The story recalled another Egyptian cobra-on-the-loose adventure that happened when I was in Tanzania in August of 1995. It was our last day on safari. The day before we had gone looking for pythons curled up in treetops in the Angaruka Plain. Thank goodness we hadn’t found any. Well, we actually found their molted skins rolling around on the ground like so many monster cigar wrappers. That was a disappointment to my fellow travelers. So our guide, Peter Jones, promised a stop at a snake farm on the outskirts of Arusha.

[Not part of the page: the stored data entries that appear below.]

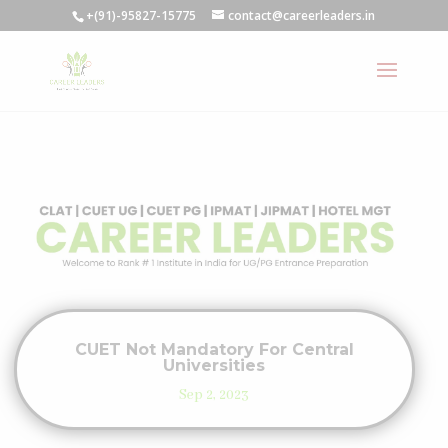
+(91)-95827-15775
contact@careerleaders.in
CUET Not Mandatory For Central
Universities
Sep 2, 2023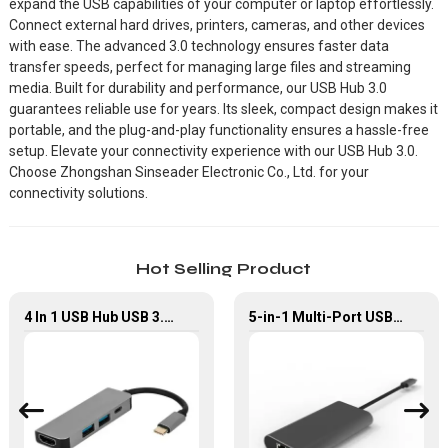
expand the USB capabilities of your computer or laptop effortlessly.
Connect external hard drives, printers, cameras, and other devices
with ease. The advanced 3.0 technology ensures faster data
transfer speeds, perfect for managing large files and streaming
media. Built for durability and performance, our USB Hub 3.0
guarantees reliable use for years. Its sleek, compact design makes it
portable, and the plug-and-play functionality ensures a hassle-free
setup. Elevate your connectivity experience with our USB Hub 3.0.
Choose Zhongshan Sinseader Electronic Co., Ltd. for your
connectivity solutions.
Hot Selling Product
4 In 1 USB Hub USB 3.0 To Multiport Adapter
5-in-1 Multi-Port USB-C Hub with USB 3.0 PD and Gigabit Ethernet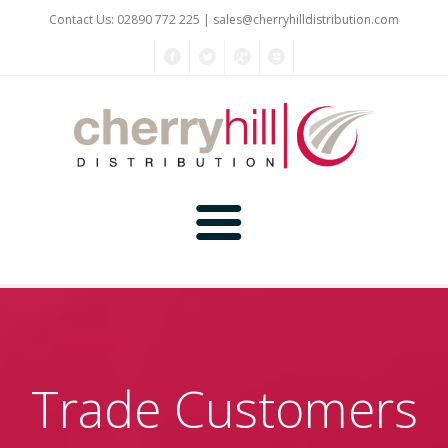
Contact Us: 02890 772 225 |
sales@cherryhilldistribution.com
Home
About Us
Trade Customers
Kitchen Planner
Products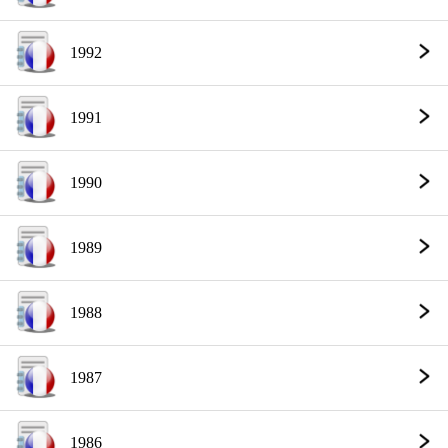
1992
1991
1990
1989
1988
1987
1986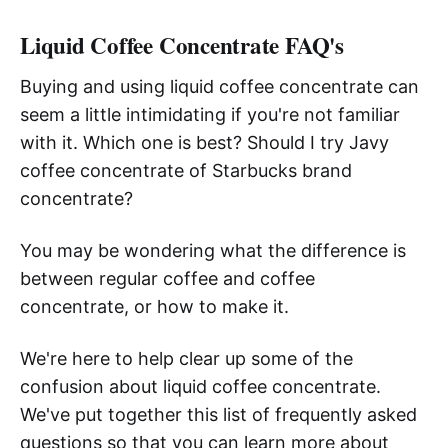
Liquid Coffee Concentrate FAQ's
Buying and using liquid coffee concentrate can
seem a little intimidating if you're not familiar
with it. Which one is best? Should I try Javy
coffee concentrate of Starbucks brand
concentrate?
You may be wondering what the difference is
between regular coffee and coffee
concentrate, or how to make it.
We're here to help clear up some of the
confusion about liquid coffee concentrate.
We've put together this list of frequently asked
questions so that you can learn more about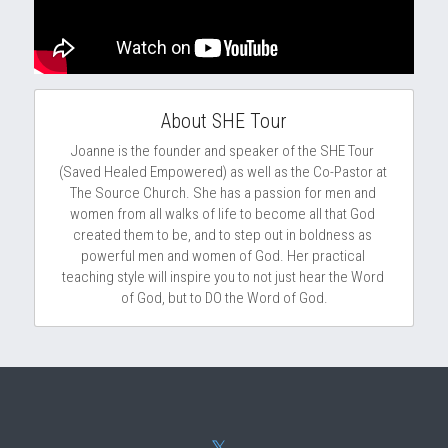
About SHE Tour
Joanne is the founder and speaker of the SHE Tour 
(Saved Healed Empowered) as well as the Co-Pastor at 
The Source Church. She has a passion for men and 
women from all walks of life to become all that God 
created them to be, and to step out in boldness as 
powerful men and women of God. Her practical 
teaching style will inspire you to not just hear the Word 
of God, but to DO the Word of God.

The farm consisted of 20 glass cages each with a different snake ranging from the harmless to the aggressively deadly, including a black mamba whose bite, like the Egyptian cobra’s, meant death in 15 minutes. An African guide took us through. He looked battle ready in his fatigues and combat boots. That didn’t inspire confidence. His English was good, and he relished ending his description of each snake with a comment like dead in 10 minutes, no life in one hour, 24 hours and the life is gone.


Midway through the tour Peter suddenly pointed to­ward the ground.

“There’s a loose snake,” he yelled to the guide.

“All our snakes are in cages,” he said not bothering to look where Peter was pointing,

“It’s an Egyptian cobra,” Peter insisted.

The guide continued to shake his head. Suddenly, out from under a bush came a two-foot long snake, no rounder than a limp gar­den hose. It was reddish in color. It slithered across the path and into a larger clump of bushes several feet away. The guide saw it. He began yelling at the top of his lungs. Six people, includ­ing the South African owner of the farm and his wife, came running.

The owner was a short, burly man with bad teeth. Unlike the guide, he wore only shorts, a ratty t-shirt and a pair of canvas sneakers. If there is such a thing as snakebite-proof apparel, he wasn’t wearing it. He brandished a six-foot metal pole forked at the end. He looked like a poor man's Poseidon. Without the slightest hesitation he dived into the bushes right behind the cobra. There was a tremendous amount of heaving and branch shaking. It was as if the bush were on the verge of giving birth. Then just as suddenly the heaving stopped and the South African emerged with an Egyptian cobra wriggling helplessly, its head clamped between his thumb and forefinger. He put the snake into a plastic barrel and clamped the lid shut. The snake would undoubtedly end up in one of those 20 glass cages.

For the snake farm owner in Tanzania this was just another day at the office. But put that missing snake right in the middle of Metropolis and it is Chicken Little all over again.

There's a lot to be said for a forked stick and a natural habitat.